Abstract:The recent advances in query-based multi-camera 3D object detection are featured by initializing object queries in the 3D space, and then sampling features from perspective-view images to perform multi-round query refinement. In such a framework, query points near the same camera ray are likely to sample similar features from very close pixels, resulting in ambiguous query features and degraded detection accuracy. To this end, we introduce RayFormer, a camera-ray-inspired query-based 3D object detector that aligns the initialization and feature extraction of object queries with the optical characteristics of cameras.
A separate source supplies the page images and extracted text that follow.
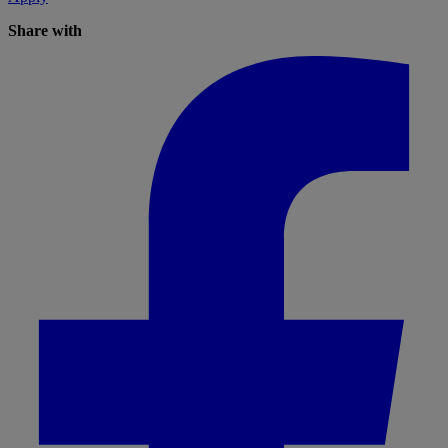
Share with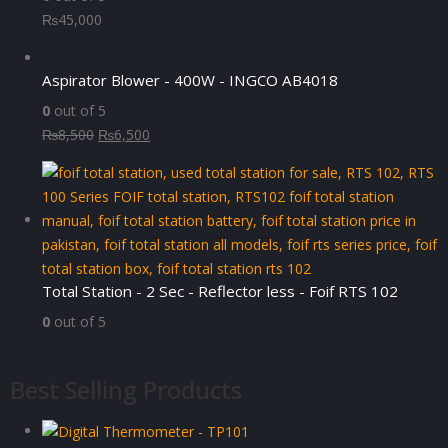
₨
45,000
Aspirator Blower - 400W - INGCO AB4018
0
out of 5
Original
Current
₨
8,500
₨
6,500
price
price
was:
is:
₨8,500.
₨6,500.
Total Station - 2 Sec - Reflector less - Foif RTS 102
0
out of 5
Best Selling Products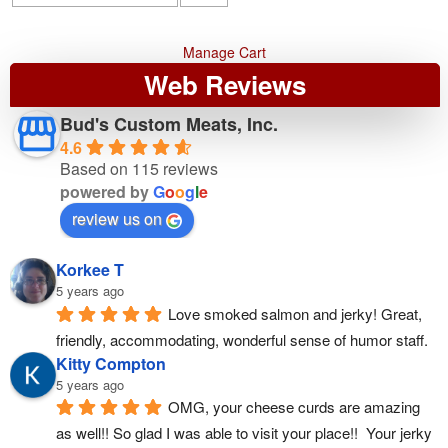
Manage Cart
Web Reviews
Bud's Custom Meats, Inc.
4.6
Based on 115 reviews
powered by
G
o
o
g
l
e
review us on
Korkee T
5 years ago
Love smoked salmon and jerky! Great, 
friendly, accommodating, wonderful sense of humor staff.
Kitty Compton
5 years ago
OMG, your cheese curds are amazing 
as well!! So glad I was able to visit your place!!  Your jerky 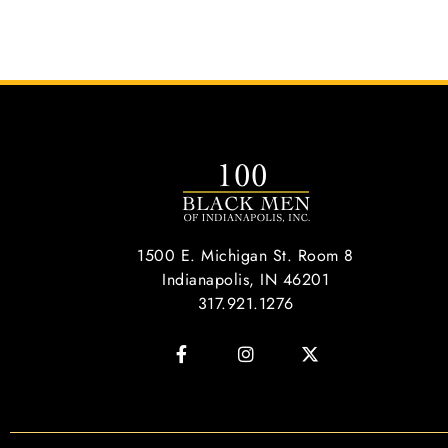
1500 E. Michigan St. Room 8
Indianapolis, IN 46201
317.921.1276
Specifically, RayFormer transforms perspective-view image features into bird's eye view (BEV) via the lift-splat-shoot method and segments the BEV map to sectors based on the camera rays. Object queries are uniformly and sparsely initialized along each camera ray, facilitating the projection of different queries onto different areas in the image to extract distinct features. Besides, we leverage the instance information of images to supplement the uniformly initialized object queries by further involving additional queries along the ray from 2D object detection boxes. To extract unique object-level features that cater to distinct queries, we design a ray sampling method that suitably organizes the distribution of feature sampling points on both images and bird's eye view. Extensive experiments are conducted on the nuScenes dataset to validate our proposed ray-inspired model design. The proposed RayFormer achieves 55.5% mAP and 63.3% NDS, respectively. Our codes will be made available.